Tuesday, March 22, 2016

Impact of correlation

I glossed over the whole independence problem yesterday, but it will need to be dealt with. Fortunately, independence (which I am sure is NOT true) is not really the issue. What we care about is correlation. We'll start by claiming that the variance of the sum is, in fact, finite. This seems pretty safe since, even with the heavy tail, financial metrics are bounded by the total amount of money in the world and the variance of any bounded random variable is finite. In that case, the variance of the sum is:

Var(ΣXi) = ΣΣCov(Xi, Xj) = ΣVar(Xi) + ΣΣCov(Xi, Xj)    where i <> j in the last term

So, if they're uncorrelated, this is all easy; the variance of the sum is just the sum of the variances (any introductory stats book will tell you this). Problem is, they're not.

The value of θk (the proportion of rows included in a query from stratum k) varies from one block to the next, and not just randomly. There is real correlation within a block even after stratification. That's not too terrible to work around since that's really just affecting the posterior variance of θk, not the expectation. We can still use the point estimate of θk as input to our posterior distribution for the stratum sum and get an unbiased estimate of the sum variance from that. Looking at the whole stratum, the values are not correlated (or, at least, I have no reason to believe they are). However, across strata, they are most definitely correlated. Remember that whole reversing entry thing? A bunch of detail rows get offset by one big reversing entry. This means that entries in one stratum tend to correlate to a smaller number of larger entries in a higher stratum with the sign reversed.

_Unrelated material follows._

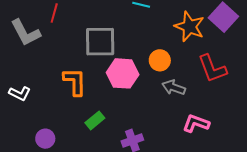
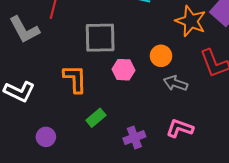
pink hexagon: (123, 73) -> (123, 70), size x0.7
white L-shape: (20, 93) -> (19, 91), size x1.4
pink L-shape: (196, 123) -> (180, 128), moved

So, if we assume that we sample enough blocks that we have no correlation issues within a stratum, the variance for the stratum sum is:

Var(ΣXi) = ΣVar(Xi) = nkVar(Xk)     over all i in stratum k

and the formula above for the total sum becomes:

Var(ΣXi) = ΣnkVar(Xk) + ΣΣnknjCov(Xk, Xj)    where again k <> j in the last term

I hope it's clear that the right hand side is now summing over strata, not individual observations. Putting the summation indices into HTML is more work than it's worth for a blog post.

So, the big question becomes: what is Cov(Xk, Xj)? For the moment, I'm going to say it's close enough to zero that I can leave it out. However, I'm actually a little pleased that's not the right answer. Everything else in this project has been merely implementation of a somewhat clever algorithm. That's all well and good, but if I'm going to submit this for publication, it will help to have some actual math in there, too.